Presumably Valve could record all the serial numbers at the factory and simply block steam logins from accounts don't own a steam machine for the first year or so. The hardware wouldn't be locked, it'd just be steam that refuses to allow logins from the wrong account, steam already sends over your hardware id during the login process so they definitely could use it.

And yes, it's not hard to spoof your hardware id, but who is going to buy a machine at scalper prices only to then need to run sketchy software to even be able to use it. It'd completely kill the scalping market and not affect anyone buying one to use.

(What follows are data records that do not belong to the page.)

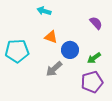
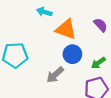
orange triangle: (51, 37) -> (66, 29), moved, size x1.5

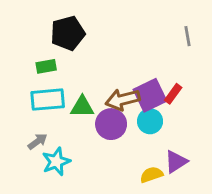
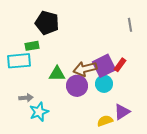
black pentagon: (68, 33) -> (47, 23), turned 30
cyan rectangle: (48, 100) -> (19, 61), moved
gray arrow: (37, 141) -> (26, 98), turned 32

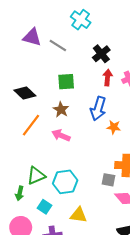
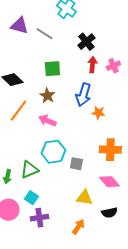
green triangle: (36, 176) -> (29, 170), moved
gray square: (109, 180) -> (76, 164), moved
cyan hexagon: (65, 182) -> (53, 152), moved
cyan square: (44, 207) -> (31, 198), moved
yellow triangle: (79, 215) -> (84, 198), moved

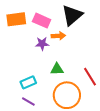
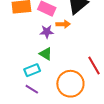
green triangle: (57, 69) -> (46, 54), moved, turned 32

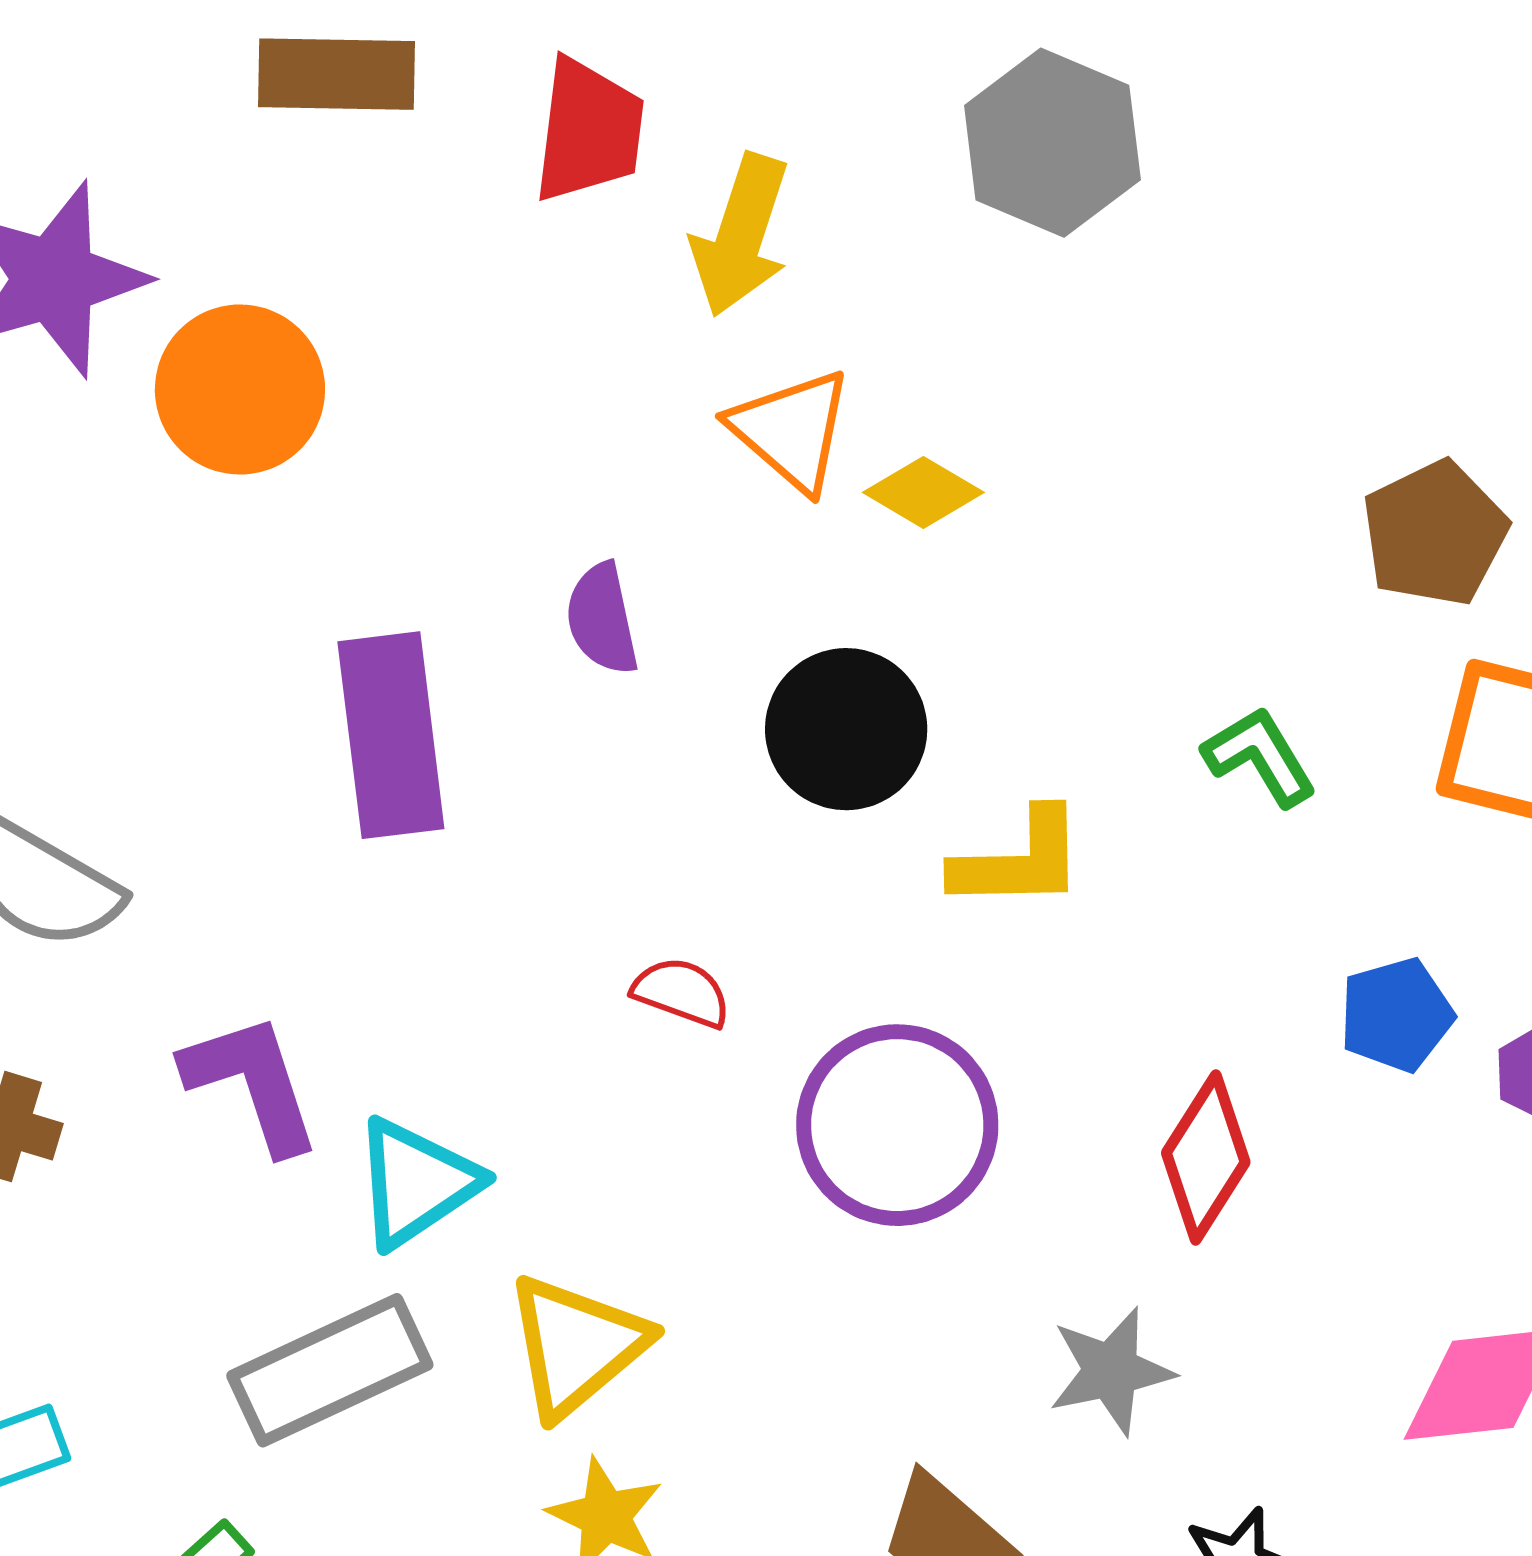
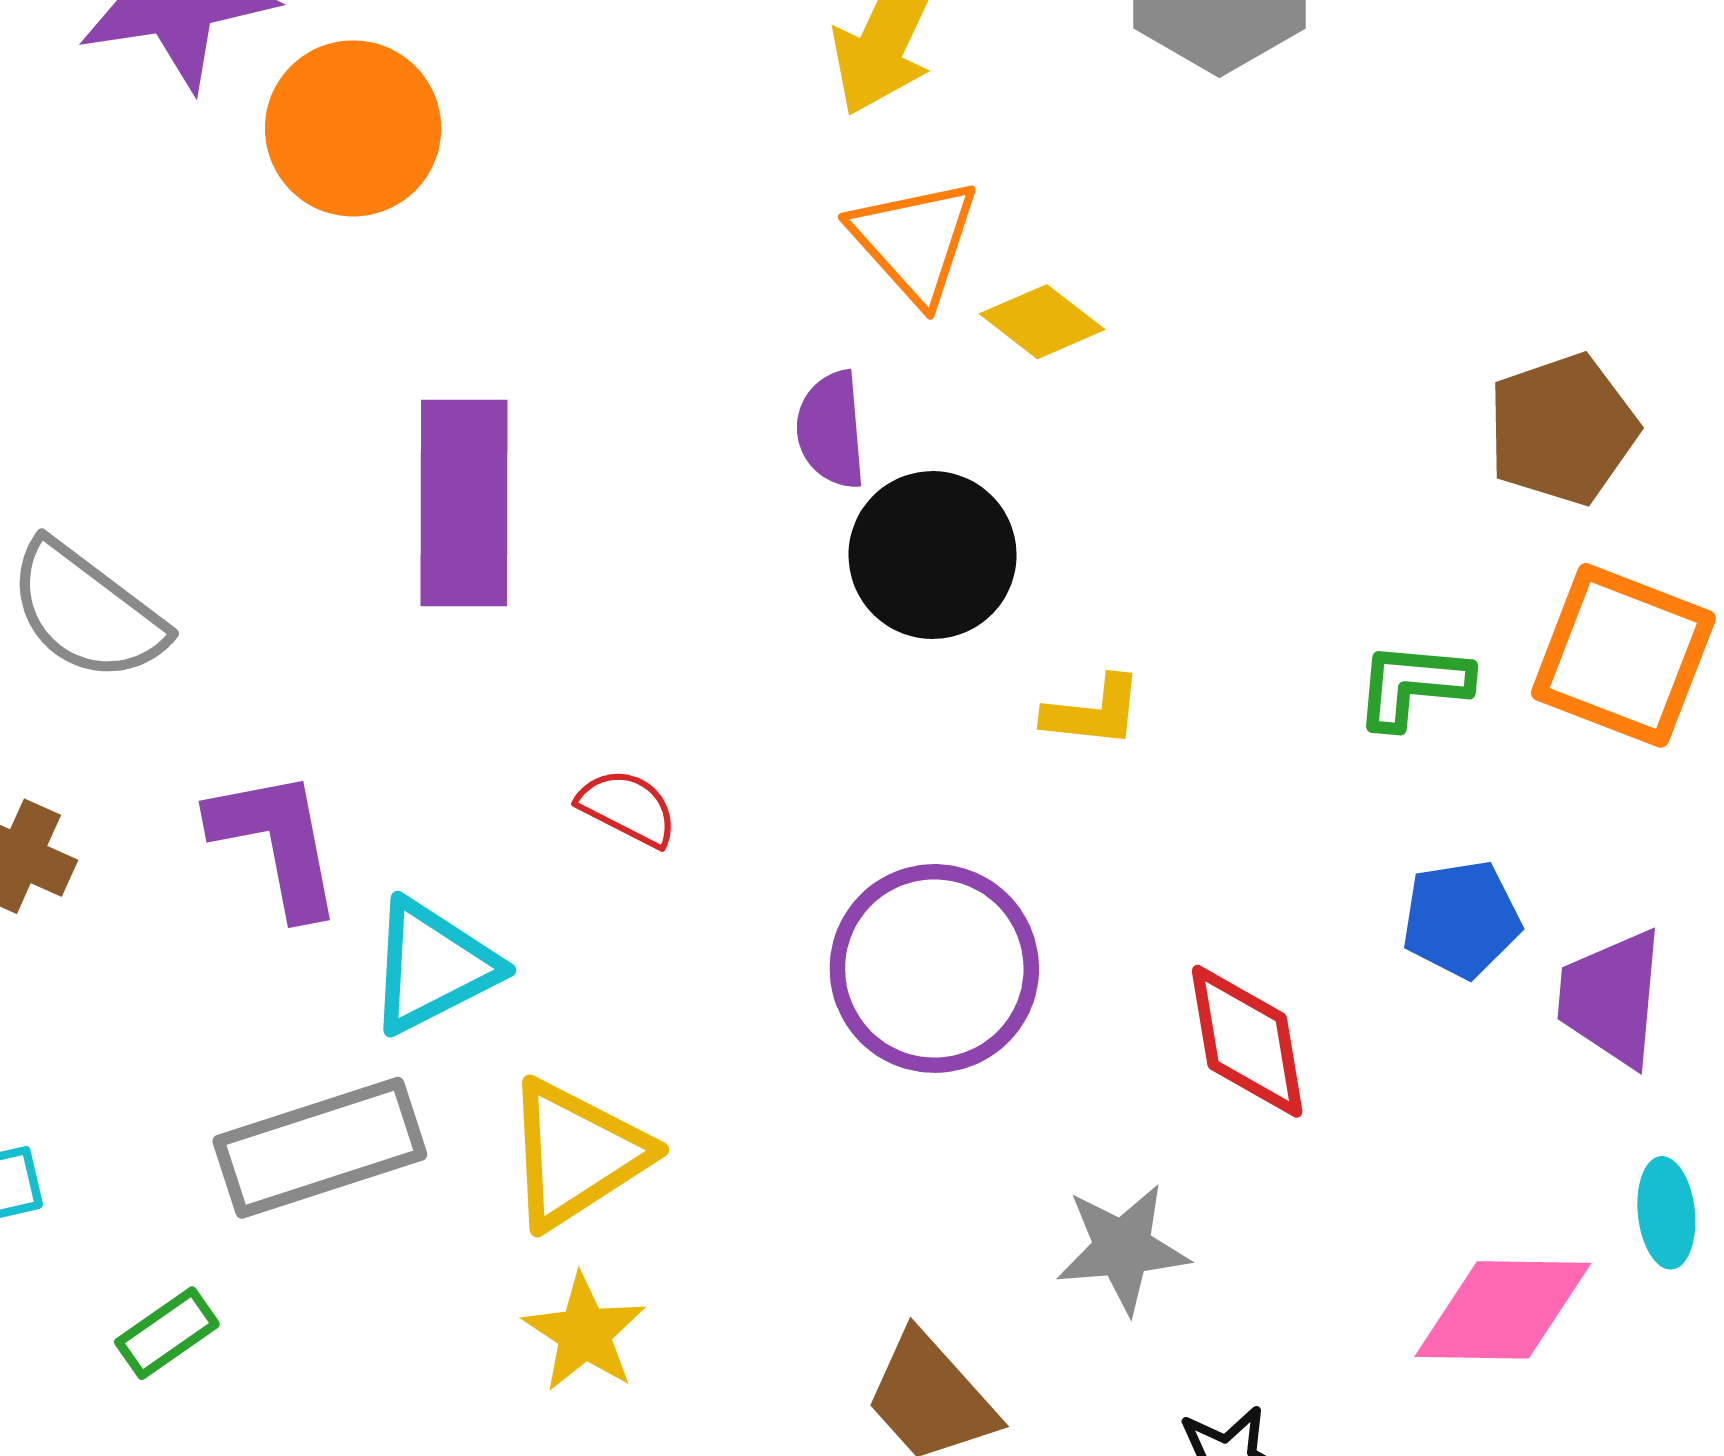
purple semicircle: (602, 619) -> (831, 430), moved
green L-shape: (1260, 756) -> (1413, 685), moved, turned -61
yellow L-shape: (1019, 860) -> (1093, 712), size x0.7
red semicircle: (682, 992) -> (628, 808), moved
red diamond: (1206, 1157) -> (1247, 1041), turned -49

Exactly. If you're selling stolen or pirate product at a cut rate, people will tolerate goofiness for the better deal, but if you're scalping and people are paying above-market, they're not going to take the risk on sketchy purchases that may get their Steam account banned or something. And the scalper isn't going to take the risk buying a ton of product they can't unload, so even Valve stating they will enforce this would have a measurable effect.

Imagine buying the SM for a teenager in your family that doesn't have a Steam Account yet.

First: Imagine a situation that won’t happen. A teenager without a steam account?

Second: They could easily allow any account to log in as long as the account that bought it is an actively logged in profile.


If you think that 'teenager' is too old (which I am skeptical about, considering the current popularity of Roblox), replace by 'kid'.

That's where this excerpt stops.